Allies on Campus
Even though the social and cultural climate in the United States, and Northampton, Massachusetts, towards African Americans was not always positive, African American women did have their allies on campus.
In the early 1900s Julia Caverno, a professor of Greek, assisted women of color with living arrangments. She opened her home to Otelia Cromwell and Carrie Lee while the students found long-term housing of their own.
Members of the religious organizations on campus during the civil rights movement of the 1950s and 1960s found ways to contribute to improving race relations through a program called INTERRACE, which provided tutoring and scholarships to African American high school students and assistance with preparation of college applications.
A number of Smith undergraduates went to the South to register African American voters during the 1960s.
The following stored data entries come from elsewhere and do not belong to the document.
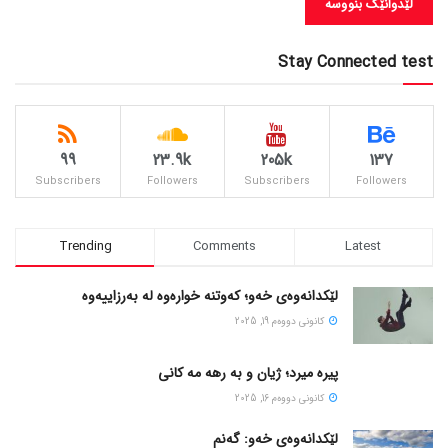
Stay Connected test
99
23.9k
205k
137
Subscribers
Followers
Subscribers
Followers
Trending
Comments
Latest
لێکدانەوەی خەو؛ کەوتنە خوارەوە لە بەرزاییەوە
كانونی دووه‌م 19, 2025
پیره میرد؛ ژیان و به رهه مه کانی
كانونی دووه‌م 16, 2025
لێکدانەوەی خەو: گەنم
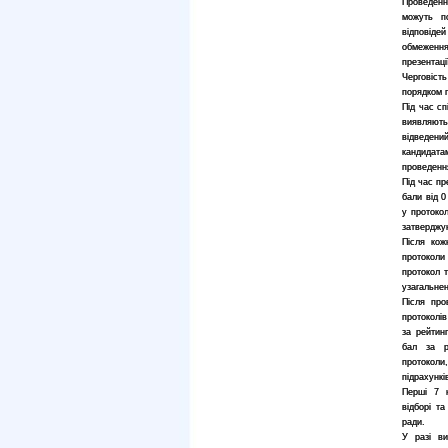
Проведення
можуть по
відповіде
обмеження
презентаці
Черговіст
порядком п
Під час сп
виявляют
відведени
кандидат
проведення
Під час пр
бали від 0
у протокол
затверджую
Після кож
протоколи
протокол 
узагальнен
Після про
протоколів
за рейтин
бал за р
протоколи
підрахункі
Перші 7 
відборі т
ради.
У разі ви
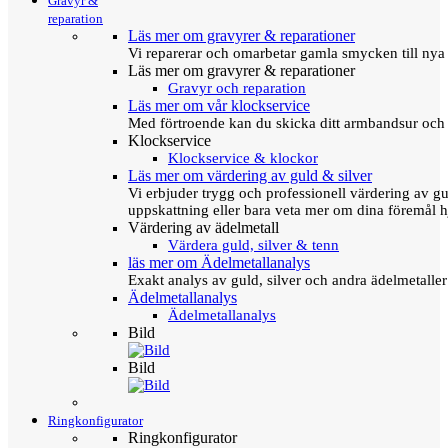
Gravyr &
reparation
Läs mer om gravyrer & reparationer
Vi reparerar och omarbetar gamla smycken till nya 
Läs mer om gravyrer & reparationer
Gravyr och reparation
Läs mer om vår klockservice
Med förtroende kan du skicka ditt armbandsur och g
Klockservice
Klockservice & klockor
Läs mer om värdering av guld & silver
Vi erbjuder trygg och professionell värdering av gul
uppskattning eller bara veta mer om dina föremål h
Värdering av ädelmetall
Värdera guld, silver & tenn
läs mer om Ädelmetallanalys
Exakt analys av guld, silver och andra ädelmetall
Ädelmetallanalys
Ädelmetallanalys
Bild
Bild
Ringkonfigurator
Ringkonfigurator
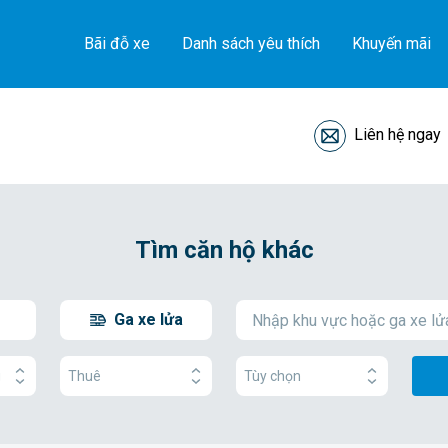
Bãi đỗ xe
Danh sách yêu thích
Khuyến mãi
Liên hệ ngay
Tìm căn hộ khác
Ga xe lửa
g
Thuê
Tùy chọn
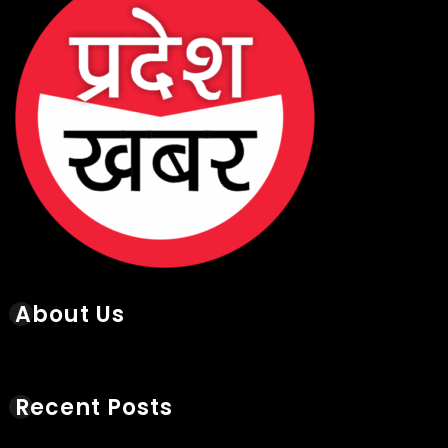
About Us
Recent Posts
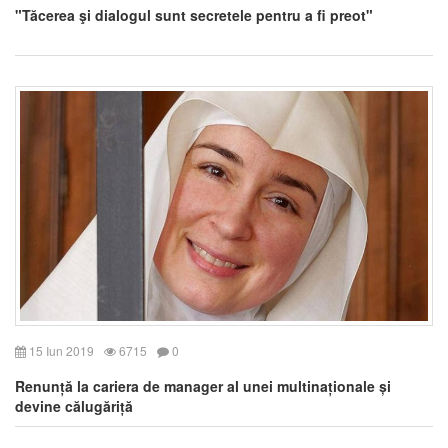
"Tăcerea şi dialogul sunt secretele pentru a fi preot"
15 Iun 2019
6715
0
Renunță la cariera de manager al unei multinaționale și
devine călugăriță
They even held their own protest in downtown Northampton during the 1960 elections relating to African American voting rights.
President Thomas C. Mendenhall was aware of the small number of students of color at Smith and as early as 1961 sought ways to increase their numbers. He wrote a letter to a recently graduated African American alumna, asking how Smith could encourage more southern African American women like herself to apply. While we have no evidence in the College Archives that she replied, it is important to note that the College was thinking about increasing the number of women of color on campus.
Smith College Director of Admission Jane Sehmann wrote this letter to the student newspaper in reply to an earlier student letter asking why "is there so obvious an omission of Negro students on our campus?" The College also participated in an "Ivy League Talent Search" where Smith along with other Ivy League institutions joined in a concerted effort to increase their number of minority students.